Voices of Those on the Spectrum
Some of our most powerful and insightful voices in the autism field are those on the spectrum themselves. Most people know Temple Grandin who has a powerful media presence, but there are many other excellent writers and speakers. One of my favorites is Judy Endow who is a mom, writer, social worker, and person with autism. She posts her blogs on Ollibean, a site that connects families, self-advocates, & professionals in the cross-disability community to help create online and offline communities in order to help us all make informed decisions, share stories and work together to create a more socially just, inclusive world. Judy did a great post this week on Autism and Fluid Speech. I particularly liked this quote:
“People can easily see movement difficulties that are physical such as when a person has difficulty getting through a doorway or get stuck in a repetitive movement. However, nobody can see when the movement difficulty is internal such as words that cannot come out as speaking words at the time you wish to say them (Endow, 2013).”
John Elder Robison, adult with Asperger Syndrome, is another strong voice in the autism community. He wrote an opinion piece about autism research and how it has failed those on the spectrum. John says, “Research into the genetic and biological foundations of autism is surely worthwhile, but it’s a long-term game (see “Solving the Autism Puzzle”).
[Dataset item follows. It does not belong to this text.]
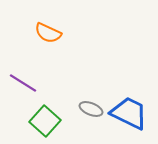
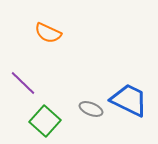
purple line: rotated 12 degrees clockwise
blue trapezoid: moved 13 px up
The time from discovery to deployment of an approved therapy is measured in decades, while the autism community needs help right away.” John went on to say we if we accept that autistic people are neurologically different rather than sick, then the research goal can be about helping people with autism achieve their best quality of life. John has a website and has also written 4 books on various insights into Asperger Syndrome.
Nonverbal individuals with autism are giving us valuable insight on how they experience the world. UK resident Sophie Webster wrote a post about sensory overload. “When I get sensory overload it’s like I have 100 buzzing bees in my head, and my head hurts a lot and feels like it will go bang! like a balloon. It’s the most uncomfortable thing ever. I bang my head on things to try and relieve the pressure in my head, to try and stop the feeling. While I’m experiencing sensory overload, I find it hard to talk or make any sentences.”
Amy Sequenzia is an interesting non-verbal author to read . Her work is found on her own website or on Ollibean or the Autism Women’s Network. Amy lets us know that how we treat people with autism and our perceptions matter. She has a body that does not cooperate and can’t speak, yet her mind is active with much to express. Here is a blog post she did about Abelism and Pity.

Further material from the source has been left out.